La grand-mère qui vendait des fruits rares pour presque rien a été arrêtée lorsqu’on a découvert d’où ils venaient

Un matin très tôt, le silence planait encore au-dessus de la vieille rue d’une petite ville autrichienne, Braunau-am-Inn. La brume montait de la rivière, les pavés encore humides brillaient après la pluie nocturne. Les marchands installaient leurs étals, ouvraient les parasols, posaient pommes, fromages et pâtisseries.

Et parmi eux — comme toujours — elle était là.
Elle s’appelait Greta Lange, 78 ans.
Petite, courbée, enveloppée dans un châle de laine grise, elle dépliait sa vieille table et y déposait la même corbeille — remplie de fruits.
Mais pas des pommes ordinaires.
Des fruits étranges, inconnus — des sphères violet foncé ressemblant à des figues, mais à la chair ambrée. Parfois verts, nervurés, comme sortis d’un conte.
Personne d’autre n’en avait.

Et elle les vendait pour presque rien — un euro pièce, alors que tout le monde savait que toute exotique coûte beaucoup plus cher.

— Frau Greta, d’où viennent ces fruits ? — demandait souvent sa voisine de stand, la boulangère Anna Krause.

La vieille souriait simplement :
— De mon petit-fils. C’est lui qui me les apporte.

Tous pensaient que le petit-fils travaillait à l’étranger : en Italie, en Grèce… nul ne savait.
Personne n’imaginait ce qui se cachait derrière.

Un matin, une voiture noire arborant l’emblème de la police s’arrêta près du marché.
En descendirent l’inspecteur Jonas Klein et l’officière Marta Vogel.
Ils allèrent droit vers la table de Greta.

— Frau Lange, nous devons vous poser quelques questions. Vous vendez ces fruits sans autorisation ?

— Je veux juste que les enfants mangent quelque chose de bon et de sain… — répondit-elle calmement.

Mais Marta sortit une photographie.
Le même fruit.
Et sur le rapport :
« Retrouvé dans la résidence du Dr Stefan Müller. Serre expérimentale. 14 spécimens disparus. Hybride rare, modifié génétiquement. Haute toxicité en cas de traitement incorrect. »

Jonas fixa longuement la vieille femme.

— Comprenez-vous que ces fruits ne doivent pas circuler librement ? Où se trouve cette serre ? Où est votre petit-fils ?

Greta baissa les yeux.
Ses mains tremblaient légèrement.

— Mon petit-fils… Leon… ne m’apporte rien.
Il a disparu il y a trois ans.

— Disparu ? Comment ça ?

— Il travaillait comme assistant du Dr Müller.

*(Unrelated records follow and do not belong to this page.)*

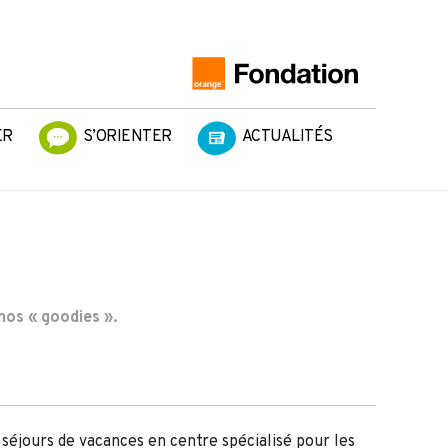
ER
S’ORIENTER
ACTUALITÉS
nos « goodies ».
 séjours de vacances en centre spécialisé pour les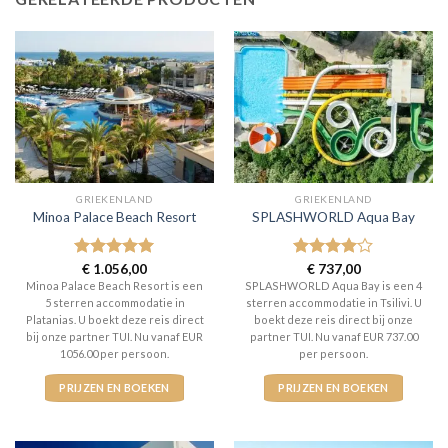
GRIEKENLAND
GRIEKENLAND
Minoa Palace Beach Resort
SPLASHWORLD Aqua Bay
Gewaardeerd
€
1.056,00
Gewaardeerd
€
737,00
5
uit 5
4
uit 5
Minoa Palace Beach Resort is een
SPLASHWORLD Aqua Bay is een 4
5 sterren accommodatie in
sterren accommodatie in Tsilivi. U
Platanias. U boekt deze reis direct
boekt deze reis direct bij onze
bij onze partner TUI. Nu vanaf EUR
partner TUI. Nu vanaf EUR 737.00
1056.00 per persoon.
per persoon.
PRIJZEN EN BOEKEN
PRIJZEN EN BOEKEN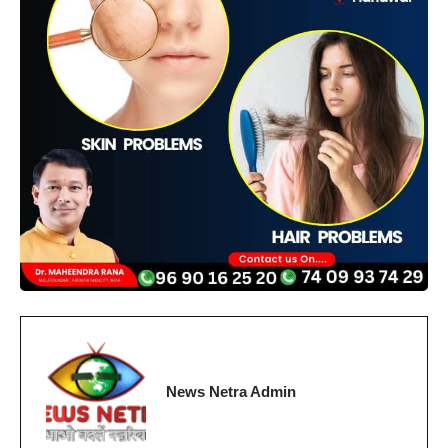
News Netra Admin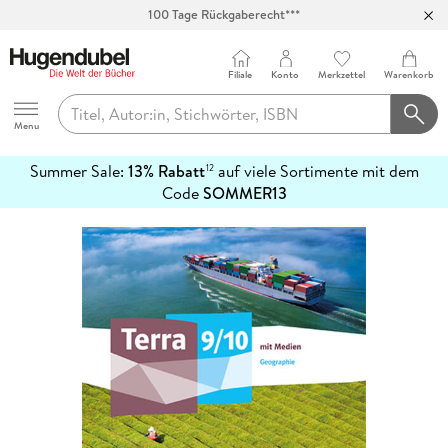
100 Tage Rückgaberecht***
Abholung in über 100 Filialen
Filiale
Konto
Merkzettel
Warenkorb
Hugendubel
Menu
Summer Sale:
13% Rabatt
auf viele Sortimente mit dem
12
mehr
Code
SOMMER13
erfahren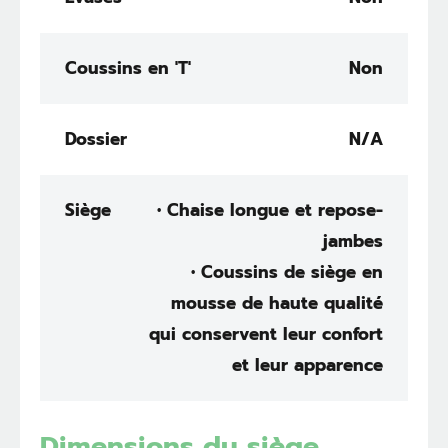
Coussins en 'T'
Non
Dossier
N/A
Siège
• Chaise longue et repose-
jambes
• Coussins de siège en
mousse de haute qualité
qui conservent leur confort
et leur apparence
Dimensions du siège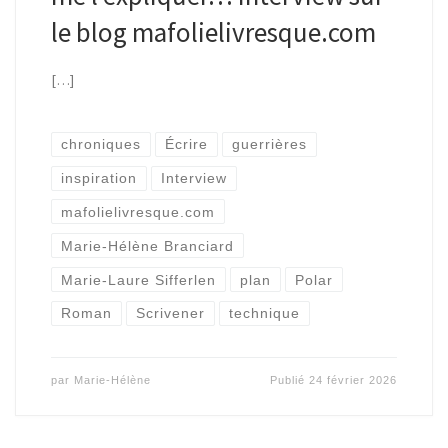
le blog mafolielivresque.com
[…]
chroniques
Écrire
guerrières
inspiration
Interview
mafolielivresque.com
Marie-Hélène Branciard
Marie-Laure Sifferlen
plan
Polar
Roman
Scrivener
technique
par
Marie-Hélène
Publié
24 février 2026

Un jour, il n’est pas rentré. La police m’a dit : “Un adulte, il est parti.”
Mais… j’ai trouvé son journal.
Il y avait l’adresse de la serre.
J’y suis allée.
Et chaque fois… j’en ramenais quelques fruits.
Si les gens les goûtent… alors le travail de Leon n’aura pas été vain.

La police hésita — puis se rendit à l’adresse indiquée.

Derrière une forêt, sur le terrain d’un vieux manoir, ils trouvèrent une maison délabrée.
Derrière elle — une serre cachée.
Un dôme de verre couvert de mousse et de fissures.
À l’intérieur — des dizaines de plantes étranges : fleurs aux feuilles transparentes, arbres à écorce noire, et ces mêmes fruits.

Sur une table métallique — un carnet moisi.
Première page :
« Leon Lange — Journal personnel ».
La dernière ligne, à moitié effacée, disait :
« Si ma grand-mère apprend que le projet est fermé, elle perdra tout. Si je disparais — que les fruits, au moins, restent… »

Greta fut arrêtée :
accès illégal à une propriété privée,
diffusion de plantes génétiquement modifiées,
risques potentiels pour la santé.

Les gens du marché murmuraient : certains pleuraient, d’autres filmaient.
Quand on la fit monter dans la voiture, elle dit simplement :

— Je ne les vendais pas… je partageais de l’espoir.

Plus tard, les fruits furent analysés.

Et la surprise fut totale.
Le professeur Lukas Werner déclara :
— Celui qui a créé cela… est un génie. Il n’existe rien de comparable au monde.
Et cette grand-mère n’est pas une criminelle.
Elle est la dernière à connaître le chemin menant au laboratoire disparu.

La ville se divisa alors en deux camps :
ceux qui demandaient sa libération…
et ceux qui craignaient que ces fruits puissent tout changer.